No Velho Testamento: Na festa dos pães asmos ao iniciar, era feita a santa convocação… para a purificação pessoal.
No quinto dia era novamente feita a segunda convocação para a purificação do cordeiro santo que deveria ser imolado para expiação do pecado… O cordeiro pascoal era separado no décimo dia 14 de Abibe (abril) e examinado minuciosamente antes do seu sacrifício, pois o cordeiro tinha que ser “… imaculado, perfeito”.
Lucas registra a entrada triunfal de Jesus em Jerusalém poucos dias antes da crucificação, o faz exatamente na hora em que o povo estava trazendo os seus cordeiros pascoais para serem examinados pelos sacerdotes. Segundo Hebreus- 7: 26.
Jesus tinha que ser declarado “Santo”, irrepreensível, imaculado, e inviolado pelos pecadores.

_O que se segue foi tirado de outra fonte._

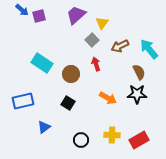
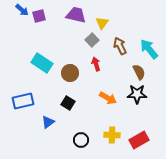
purple trapezoid: rotated 55 degrees clockwise
brown arrow: rotated 90 degrees clockwise
brown circle: moved 1 px left, 1 px up
blue triangle: moved 4 px right, 5 px up
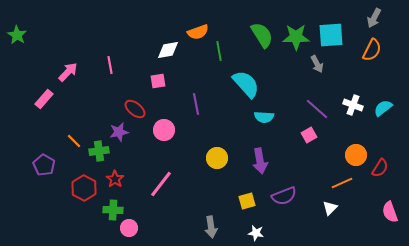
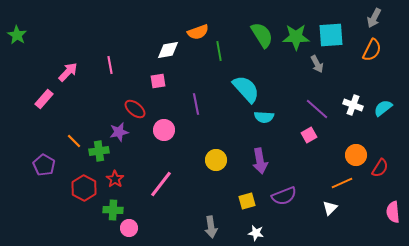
cyan semicircle at (246, 84): moved 5 px down
yellow circle at (217, 158): moved 1 px left, 2 px down
pink semicircle at (390, 212): moved 3 px right; rotated 15 degrees clockwise
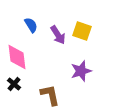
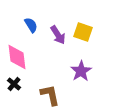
yellow square: moved 1 px right, 1 px down
purple star: rotated 15 degrees counterclockwise
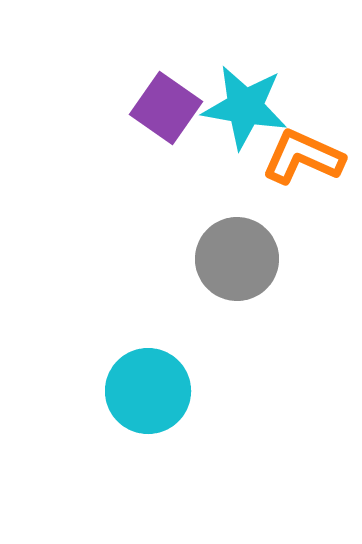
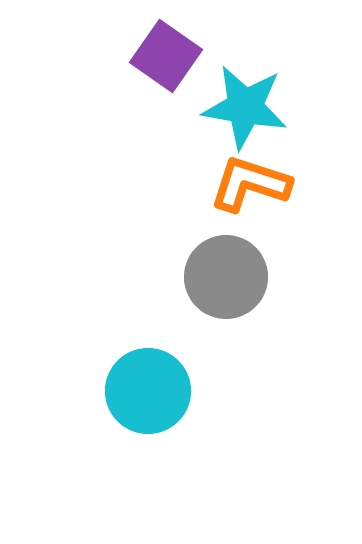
purple square: moved 52 px up
orange L-shape: moved 53 px left, 27 px down; rotated 6 degrees counterclockwise
gray circle: moved 11 px left, 18 px down
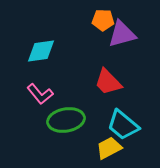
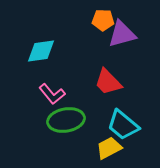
pink L-shape: moved 12 px right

O cordeiro da Páscoa era submetido a um exame pelos sacerdotes que o julgavam, com base sua perfeição, apto para ser sacrificado.
Jesus O Cordeiro de Deus, sendo examinado por Herodes, saduceus, escribas e fariseus e nenhum deles conseguiram achar n’Ele nenhum defeito que o incriminasse pelas autoridades civis.
João- 18: 13,14,19, á 24- Anás levou Jesus  ao tribunal na casa de Caifás, e como era ocasião da páscoa, os judeus não podiam entrar no tribunal para não se contaminarem, pois se assim fizessem não poderiam comer da páscoa. Naquele momento também, os cordeiros pascoais estavam também sendo examinados.
E Caifás queria evidências para o entregar a Pilatos, mas não as encontrou; por isso, ao invés de apresentar ofensa, disse apenas que se Ele não fosse ofensor não seria entregue (João-18:29). Pilatos por sua vez, após ter examinado Jesus, “… não achou n’Ele crime algum…” (João- 19:4). E com estas palavras, o veredicto legal e civil estava dado, e três vezes Pilatos declarou que Jesus era inocente (João- 18: 28 -  19: 4,6).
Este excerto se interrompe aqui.